# Pleco and Betta okay?



## turtle10 (Dec 30, 2010)

Okay I have been hearing some conflicting information. What is the minimum tank size for a Candy Striped Pleco? Also known as Tiger Plecos, scientific name is Peckoltia vittata (L015). They reach about five inches and can be kept lone. I have one in a 20g high (CYCLED) with one male betta, four guppies, five teeny Red Dwarf Rasboras, a few snails and cherry shrimp. They have all been getting along perfectly. I was told this is okay, am I completely off the mark here lol? I really hope I haven't been hurting the pleco or the betta, or any of the fish really . 
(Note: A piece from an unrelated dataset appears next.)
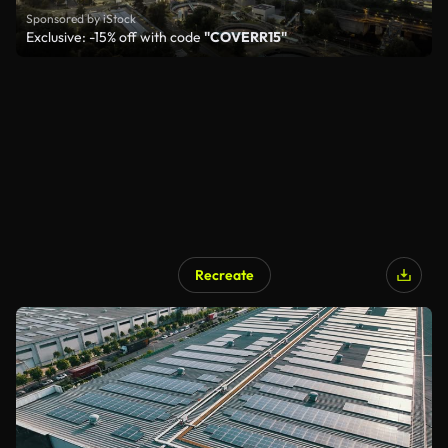
Sponsored by iStock
Exclusive: -15% off with code
"COVERR15"
Recreate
I have a 20g long I could move the pleco into, if the height makes a difference. 

Am I totally over stocked? I have lots of live plants. Please help! 
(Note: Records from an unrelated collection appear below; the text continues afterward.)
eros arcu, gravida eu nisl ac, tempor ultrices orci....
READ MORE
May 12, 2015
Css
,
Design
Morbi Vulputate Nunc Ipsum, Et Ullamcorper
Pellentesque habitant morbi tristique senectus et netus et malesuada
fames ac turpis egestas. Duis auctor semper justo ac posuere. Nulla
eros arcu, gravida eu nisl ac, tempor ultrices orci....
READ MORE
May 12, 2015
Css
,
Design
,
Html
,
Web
BTW I have two large pieces of aquarium driftwood in there. She hasn't moved from one of the pieces in about a week, is this normal? 
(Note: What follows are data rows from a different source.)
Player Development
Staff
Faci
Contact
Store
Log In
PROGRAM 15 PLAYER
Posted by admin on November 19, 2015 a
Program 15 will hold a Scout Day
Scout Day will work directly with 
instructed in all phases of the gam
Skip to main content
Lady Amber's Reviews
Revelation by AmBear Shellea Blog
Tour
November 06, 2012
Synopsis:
SO worried, I feel like there is not much info out there for specific types of plecos.

The reason I post under Betta Care is because if the pleco is acting odd, then could something be wrong with my water? I haven't seen my male make a bubblenest in a few days (put then again I did take out a few plants for my sorority), so I am wondering if the pleco is trying to tell me that something is wrong in my tank? My betta seems fine right now, but maybe plecos are more sensitive.


----------



## karlhague (Aug 9, 2010)

Most Plecos Tend to grow HUGE.

Plecos and most other catfish do seem alot more sensitive to the water.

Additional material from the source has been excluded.